On Feb. 3, financial reporting took a giant step into the future with the Securities & Exchange Commission's announcement that it's ready to start accepting corporate financial reports that have been tagged with newly developed software code known as XBRL.

That jumble of letters stands for Extensible Business Reporting Language. Software developers will easily grasp that it's a kind of XML (Extensible Markup Language), in this case tailored for business reporting. But to most financial professionals, XBRL represents a confusing new intersection of high tech and finance that they aren't quite ready to embrace.

For the uninitiated, the easiest way to understand XBRL's purpose is by comparing it to the humble bar code, which can track a can of soup from the manufacturing plant through the point of sale. Similarly, XBRL tags financial information so it, too, can be tracked, from the first interactions with vendors, to reports submitted to various operating divisions within a company, and finally to become part of a consolidated earnings release. "XBRL will really facilitate the flow of business information" from public companies to analysts and regulators, says Mike Willis, a partner at PricewaterhouseCoopers and one of the programming language's architects.

THE FOUNDATION. Affixing a tag to each piece of data also makes it possible for software developers to create programs to analyze and manipulate financial data in new ways -- without requiring it to be keyed in as it moves from program to program. For example, investors will one day be able to visit a corporate Web site and in one click, create a spreadsheet populated with all of a company's financial records -- perhaps going back years.

Microsoft (MSFT), a pioneer in XBRL, already allows this with some key financial data. And on Jan. 25, Rivet Software announced a partnership where its "Dragon Tag" program to convert financial documents into XBRL would be offered to Edgar Online (EDGR) customers who could then use Edgar Online's "I-metrics" suite of XBRL tools to analyze and compare companies.

These early efforts are just the start. Eventually, XBRL will be the foundation for a whole new generation of financially oriented Web services that will make it easier for regulators to check for problems in financial data, executives to compare their company to competitors, and analysts to identify the best-performing stocks.

NOT GETTING IT. In the Feb. 3 announcement, SEC Chairman William Donaldson said the initiative was part of a broader effort to "improve the quality of information available to investors and the marketplace." Like many SEC voluntary programs, it's likely to become mandatory if it's successful.

For companies, XBRL should lead to having financial information more widely distributed and easily understood. "Everybody will do less with the mechanics of the data and do more analysis of the data," says Liv Watson, vice-president for XBRL strategy at Edgar Online and chairman of a task force developing international standards for XBRL.

The only problem is that most companies don't quite buy it yet. "From practitioners I'm still hearing the same message about XBRL," says Philip Livingston, vice-chairman of software company Approva and former chief executive of Financial Executives International, a trade group for corporate financial officers. "They say, 'I still don't quite understand exactly what it is and what it's going to do for my company.'"

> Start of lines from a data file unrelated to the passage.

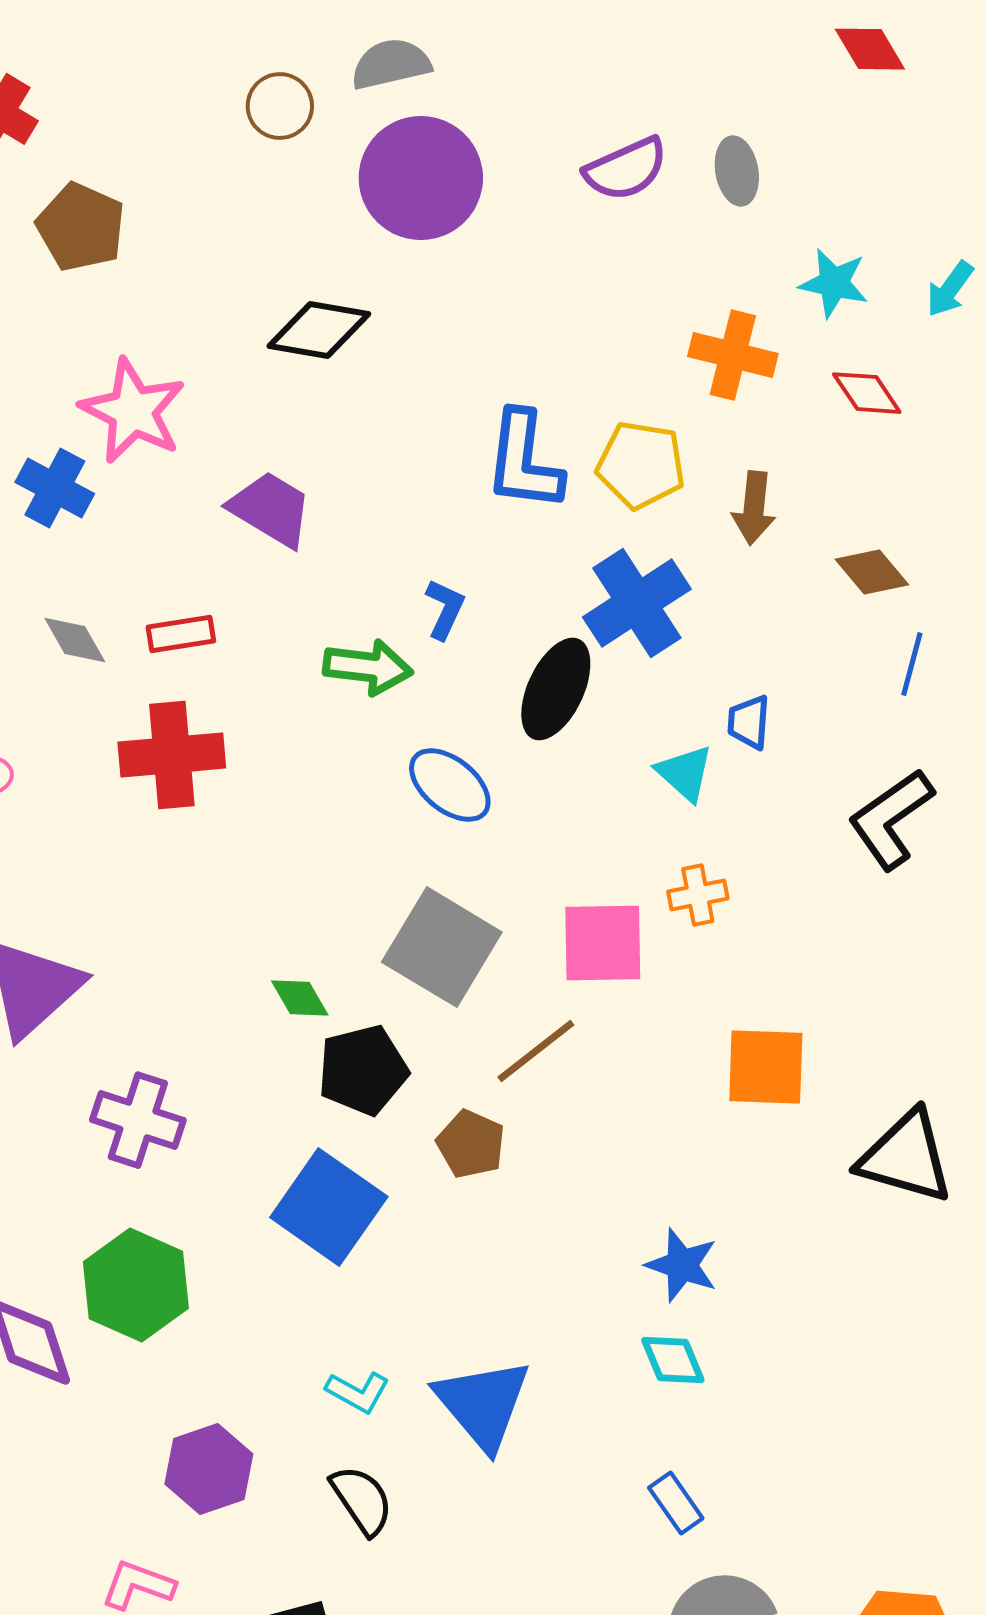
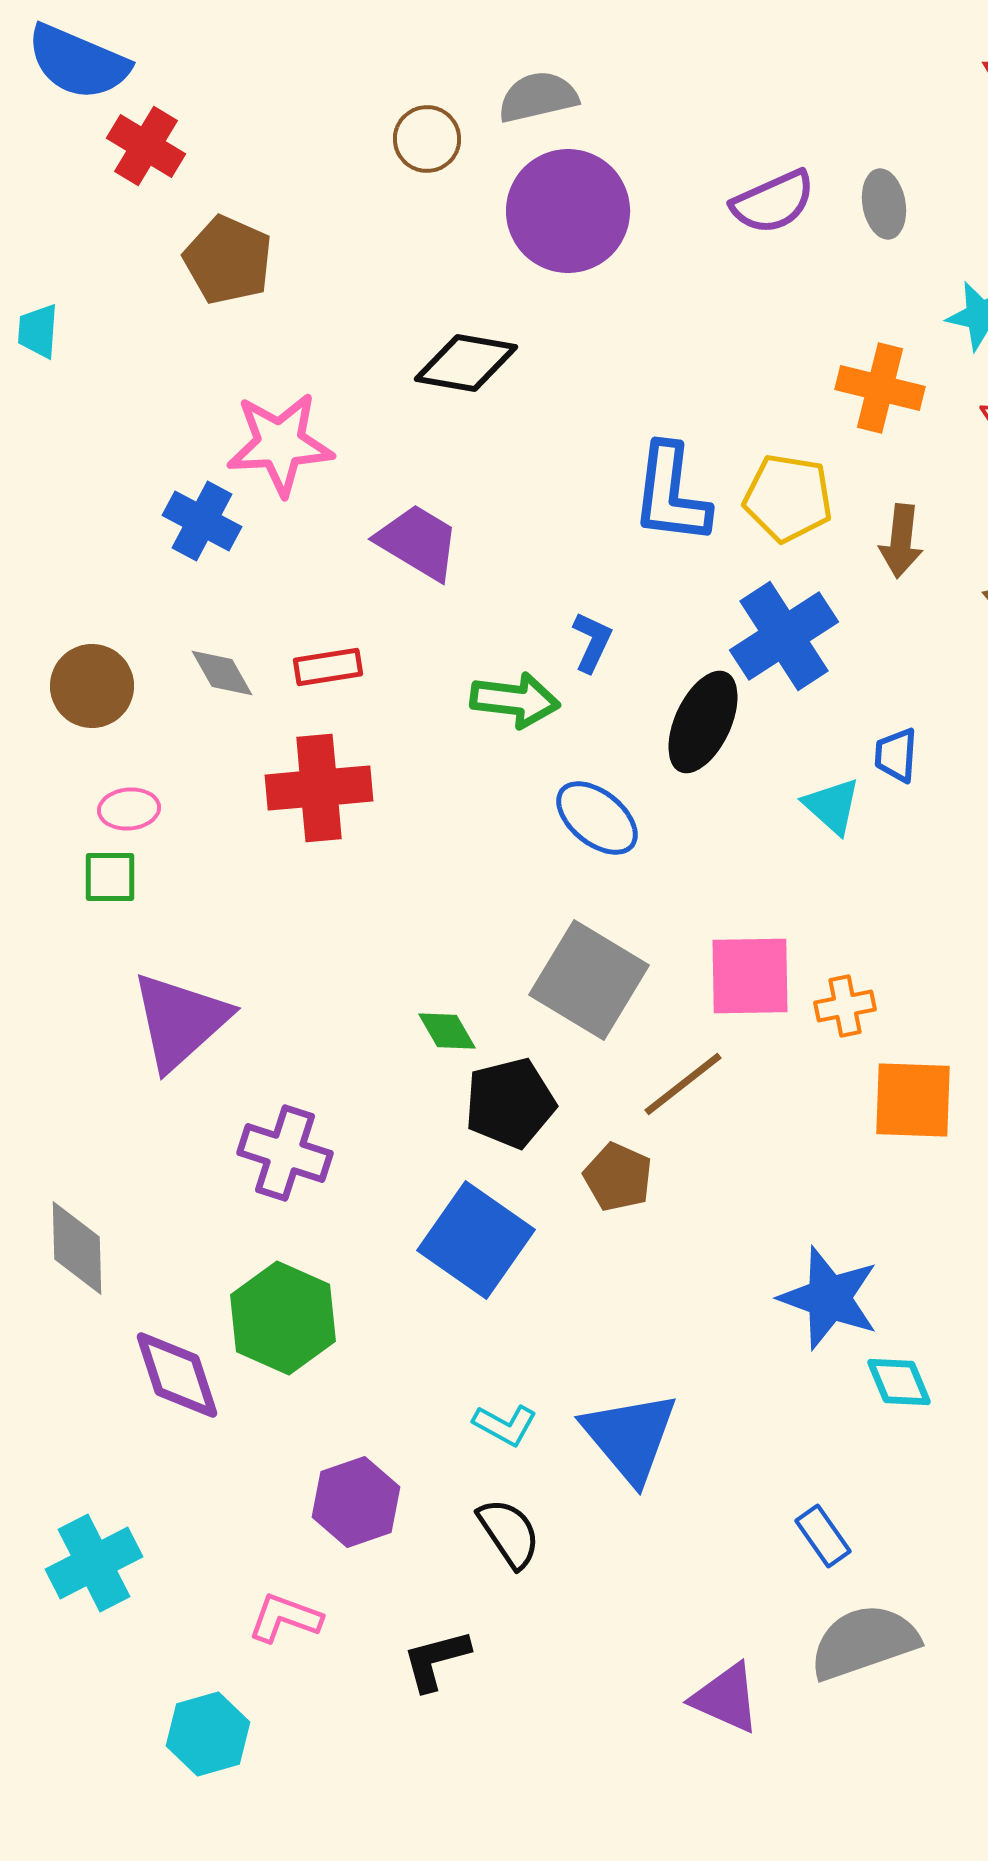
pink star: (133, 411) -> (280, 444), turned -30
orange cross: (698, 895) -> (845, 1006), moved
blue star: (682, 1265) -> (829, 1298), size x1.4
cyan diamond: (673, 1360) -> (899, 1382), moved

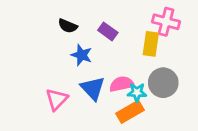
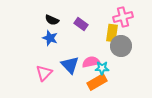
pink cross: (166, 22) -> (123, 17), turned -30
blue star: (82, 55) -> (50, 38), moved
gray circle: (163, 83) -> (121, 46), moved

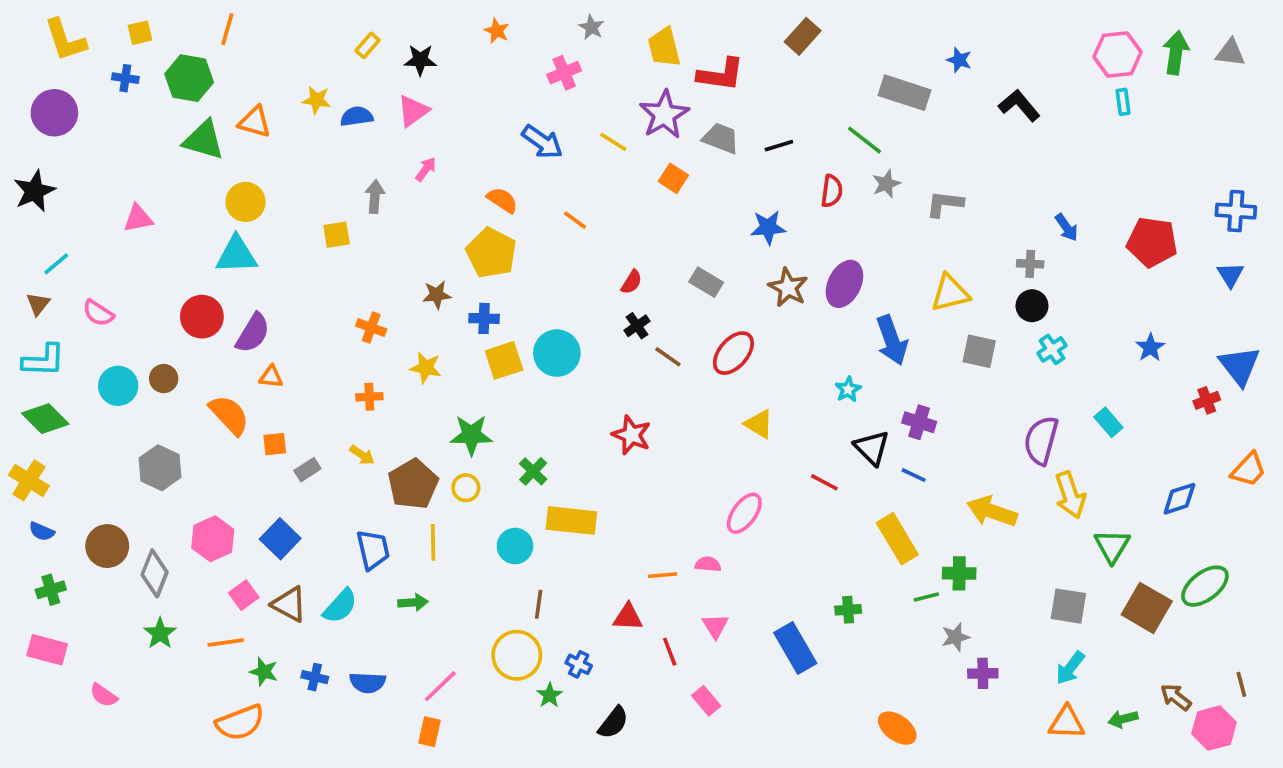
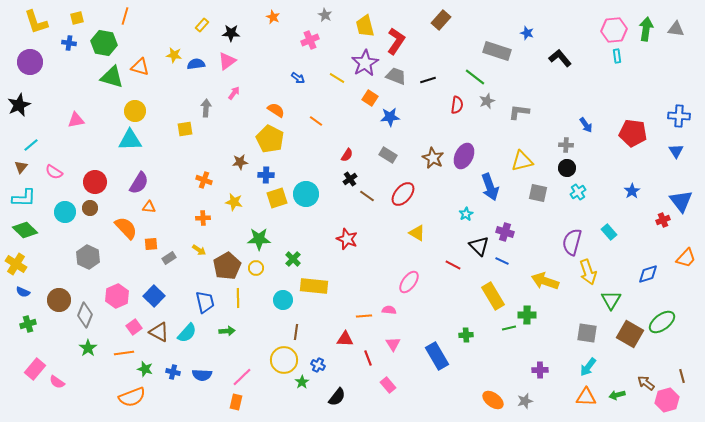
red L-shape: (721, 75) -> (396, 41), turned -64
blue arrow: (542, 142) -> (298, 78), size x0.6
blue star: (768, 227) -> (390, 117), moved
red circle: (202, 317) -> (95, 182), moved
gray star: (956, 637) -> (525, 401), moved
pink rectangle: (47, 650) -> (35, 369), moved, turned -65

SLOW BIRTH. Another wrinkle: Companies in the business of collecting and distributing financial data may face serious competition when XBRL-based applications become available. Information providers such as Standard & Poor's Compustat (a division of The McGraw-Hill Companies [MHP

], parent of BusinessWeek Online), Thomson Financial, and Bloomberg may find their business models threatened unless they can adapt in the way Edgar Online is trying to do now.

What's stopping many companies from embracing XBRL is that it has been talked about for years now, without seeming to gather much momentum. The technology was developed in 1999, but the big hurdle was getting companies to agree on the common language for how to tag financial data.

Watson remembers sitting around a table of the first meeting to develop XBRL tags more than four years ago and guessing it would take a year to create the so-called taxonomies. "Standardizing isn't so much a tech issue as it is a people issue," she says. The challenge was "getting people around the world to come together, sit at a table with competitors, and develop something that's good for marketplace."

SURPRISE COMING? Only in the last three to six months have the taxonomies for the bulk of companies become available, says Willis. Now 90% of companies are covered, while extensions of XBRL for specific industries, like oil or banking, are still being developed.

Today many corporate financial officers say XBRL is pretty far down the list of priorities -- after more pressing challenges like complying with Sarbanes-Oxley and other corporate-governance reform measures, says Livingston. But the SEC's announcement should serve as a wake-up call. If 20 to 50 companies were to voluntarily submit reports tagged with XBRL in 2005, the new standard would be well on its way to full adoption, he believes.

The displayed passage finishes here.